Dataset entries:
● ● ●

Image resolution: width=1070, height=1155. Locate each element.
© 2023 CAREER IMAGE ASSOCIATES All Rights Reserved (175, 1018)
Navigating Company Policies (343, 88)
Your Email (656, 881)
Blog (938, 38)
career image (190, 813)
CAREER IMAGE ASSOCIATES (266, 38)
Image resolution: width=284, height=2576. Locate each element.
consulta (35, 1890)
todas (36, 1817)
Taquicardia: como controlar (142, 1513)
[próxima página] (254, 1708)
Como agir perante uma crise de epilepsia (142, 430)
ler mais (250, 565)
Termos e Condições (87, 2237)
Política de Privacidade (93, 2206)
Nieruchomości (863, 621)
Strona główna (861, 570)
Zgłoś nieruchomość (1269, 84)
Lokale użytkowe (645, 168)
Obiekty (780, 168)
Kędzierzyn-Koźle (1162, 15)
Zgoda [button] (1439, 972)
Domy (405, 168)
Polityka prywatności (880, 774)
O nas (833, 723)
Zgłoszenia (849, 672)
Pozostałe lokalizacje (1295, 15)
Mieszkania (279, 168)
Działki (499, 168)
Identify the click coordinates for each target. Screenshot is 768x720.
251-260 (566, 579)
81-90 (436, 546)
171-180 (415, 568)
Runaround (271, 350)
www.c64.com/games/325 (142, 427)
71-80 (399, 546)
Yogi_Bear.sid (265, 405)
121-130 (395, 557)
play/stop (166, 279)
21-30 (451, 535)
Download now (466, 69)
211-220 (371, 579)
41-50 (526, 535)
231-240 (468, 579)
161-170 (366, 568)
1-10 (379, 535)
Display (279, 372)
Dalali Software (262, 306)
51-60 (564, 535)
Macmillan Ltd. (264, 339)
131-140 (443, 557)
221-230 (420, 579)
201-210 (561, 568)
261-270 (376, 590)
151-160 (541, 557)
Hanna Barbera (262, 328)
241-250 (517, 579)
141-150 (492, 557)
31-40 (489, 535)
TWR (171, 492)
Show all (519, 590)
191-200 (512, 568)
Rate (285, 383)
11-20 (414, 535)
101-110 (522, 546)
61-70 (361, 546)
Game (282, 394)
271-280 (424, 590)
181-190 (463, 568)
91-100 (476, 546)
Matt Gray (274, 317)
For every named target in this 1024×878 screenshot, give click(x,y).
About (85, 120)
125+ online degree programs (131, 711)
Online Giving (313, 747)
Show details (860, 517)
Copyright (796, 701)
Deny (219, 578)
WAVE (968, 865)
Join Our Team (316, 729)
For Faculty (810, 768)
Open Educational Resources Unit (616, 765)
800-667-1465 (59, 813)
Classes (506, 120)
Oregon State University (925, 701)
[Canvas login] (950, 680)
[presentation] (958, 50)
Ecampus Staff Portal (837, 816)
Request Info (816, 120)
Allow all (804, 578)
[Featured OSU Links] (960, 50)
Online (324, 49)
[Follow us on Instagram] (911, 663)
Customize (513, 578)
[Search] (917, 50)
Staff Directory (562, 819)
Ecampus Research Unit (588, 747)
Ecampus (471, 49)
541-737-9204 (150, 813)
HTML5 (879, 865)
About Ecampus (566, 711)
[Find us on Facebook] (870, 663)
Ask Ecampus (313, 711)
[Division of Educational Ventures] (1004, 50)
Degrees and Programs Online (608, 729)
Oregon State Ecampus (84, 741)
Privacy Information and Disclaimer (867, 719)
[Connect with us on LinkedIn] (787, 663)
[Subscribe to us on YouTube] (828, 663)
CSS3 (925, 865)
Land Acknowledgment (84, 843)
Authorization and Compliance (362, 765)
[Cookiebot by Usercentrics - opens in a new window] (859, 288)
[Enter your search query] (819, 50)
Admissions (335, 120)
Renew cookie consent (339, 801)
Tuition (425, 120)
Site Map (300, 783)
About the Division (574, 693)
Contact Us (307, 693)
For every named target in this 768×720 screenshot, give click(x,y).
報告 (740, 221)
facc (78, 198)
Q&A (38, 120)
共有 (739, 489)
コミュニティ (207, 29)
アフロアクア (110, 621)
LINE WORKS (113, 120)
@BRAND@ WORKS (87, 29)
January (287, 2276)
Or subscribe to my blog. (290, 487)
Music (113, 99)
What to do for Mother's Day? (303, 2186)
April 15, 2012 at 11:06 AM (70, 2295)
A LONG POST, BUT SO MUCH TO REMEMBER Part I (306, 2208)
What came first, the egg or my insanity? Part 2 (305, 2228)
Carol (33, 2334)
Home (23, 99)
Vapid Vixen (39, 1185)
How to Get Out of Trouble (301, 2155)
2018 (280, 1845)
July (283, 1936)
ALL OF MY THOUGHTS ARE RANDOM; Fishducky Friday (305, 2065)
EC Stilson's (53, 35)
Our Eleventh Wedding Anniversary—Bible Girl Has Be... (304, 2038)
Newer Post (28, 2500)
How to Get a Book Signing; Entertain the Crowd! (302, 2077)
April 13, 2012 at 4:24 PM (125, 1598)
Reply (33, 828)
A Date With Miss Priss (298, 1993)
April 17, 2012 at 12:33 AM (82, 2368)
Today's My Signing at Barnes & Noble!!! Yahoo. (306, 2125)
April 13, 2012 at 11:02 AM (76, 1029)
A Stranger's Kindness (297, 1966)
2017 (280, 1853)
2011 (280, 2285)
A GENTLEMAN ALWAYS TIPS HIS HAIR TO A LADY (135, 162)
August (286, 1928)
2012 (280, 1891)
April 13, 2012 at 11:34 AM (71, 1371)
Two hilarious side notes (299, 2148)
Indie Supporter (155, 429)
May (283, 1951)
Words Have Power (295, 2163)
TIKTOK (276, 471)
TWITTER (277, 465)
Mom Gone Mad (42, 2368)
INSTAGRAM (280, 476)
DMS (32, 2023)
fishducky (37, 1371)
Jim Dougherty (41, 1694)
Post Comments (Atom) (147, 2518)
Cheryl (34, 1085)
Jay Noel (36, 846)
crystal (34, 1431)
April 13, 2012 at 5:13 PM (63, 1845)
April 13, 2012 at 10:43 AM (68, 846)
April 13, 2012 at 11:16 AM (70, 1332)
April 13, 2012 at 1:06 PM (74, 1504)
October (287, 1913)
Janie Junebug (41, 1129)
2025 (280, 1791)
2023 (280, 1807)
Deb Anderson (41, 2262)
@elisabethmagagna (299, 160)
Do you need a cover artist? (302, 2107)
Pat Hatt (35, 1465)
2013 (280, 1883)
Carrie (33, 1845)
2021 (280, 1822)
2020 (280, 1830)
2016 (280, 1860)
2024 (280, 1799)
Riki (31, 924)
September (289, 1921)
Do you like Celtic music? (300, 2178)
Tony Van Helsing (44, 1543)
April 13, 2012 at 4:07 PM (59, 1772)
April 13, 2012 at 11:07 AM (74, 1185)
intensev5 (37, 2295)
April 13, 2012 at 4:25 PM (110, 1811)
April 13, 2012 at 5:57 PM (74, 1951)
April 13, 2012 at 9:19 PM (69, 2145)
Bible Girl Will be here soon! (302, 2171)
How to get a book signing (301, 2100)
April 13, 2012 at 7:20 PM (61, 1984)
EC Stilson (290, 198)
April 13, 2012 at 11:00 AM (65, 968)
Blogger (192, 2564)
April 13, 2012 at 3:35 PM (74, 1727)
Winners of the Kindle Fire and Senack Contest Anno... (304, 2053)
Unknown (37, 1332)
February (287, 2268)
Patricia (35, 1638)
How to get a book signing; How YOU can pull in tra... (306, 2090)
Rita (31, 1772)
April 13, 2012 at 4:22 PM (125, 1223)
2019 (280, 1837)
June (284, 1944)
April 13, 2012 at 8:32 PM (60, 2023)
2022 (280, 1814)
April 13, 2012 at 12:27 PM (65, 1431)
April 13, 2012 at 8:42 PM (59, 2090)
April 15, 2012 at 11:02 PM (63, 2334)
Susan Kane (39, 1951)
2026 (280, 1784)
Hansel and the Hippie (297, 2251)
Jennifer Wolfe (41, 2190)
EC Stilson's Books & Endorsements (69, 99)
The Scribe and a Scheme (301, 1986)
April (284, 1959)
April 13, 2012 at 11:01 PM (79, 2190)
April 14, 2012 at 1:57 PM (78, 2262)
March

● ● ●

**What is required**:
What is needed is an exact copy of the lines above, from the one containing "[Division of Educational Ventures] (1004, 50)" through the one containing "April 15, 2012 at 11:06 AM (70, 2295)", with nothing added.

**Response below**:
[Division of Educational Ventures] (1004, 50)
Degrees and Programs Online (608, 729)
Oregon State Ecampus (84, 741)
Privacy Information and Disclaimer (867, 719)
[Connect with us on LinkedIn] (787, 663)
[Subscribe to us on YouTube] (828, 663)
CSS3 (925, 865)
Land Acknowledgment (84, 843)
Authorization and Compliance (362, 765)
[Cookiebot by Usercentrics - opens in a new window] (859, 288)
[Enter your search query] (819, 50)
Admissions (335, 120)
Renew cookie consent (339, 801)
Tuition (425, 120)
Site Map (300, 783)
About the Division (574, 693)
Contact Us (307, 693)
For every named target in this 768×720 screenshot, give click(x,y).
報告 (740, 221)
facc (78, 198)
Q&A (38, 120)
共有 (739, 489)
コミュニティ (207, 29)
アフロアクア (110, 621)
LINE WORKS (113, 120)
@BRAND@ WORKS (87, 29)
January (287, 2276)
Or subscribe to my blog. (290, 487)
Music (113, 99)
What to do for Mother's Day? (303, 2186)
April 15, 2012 at 11:06 AM (70, 2295)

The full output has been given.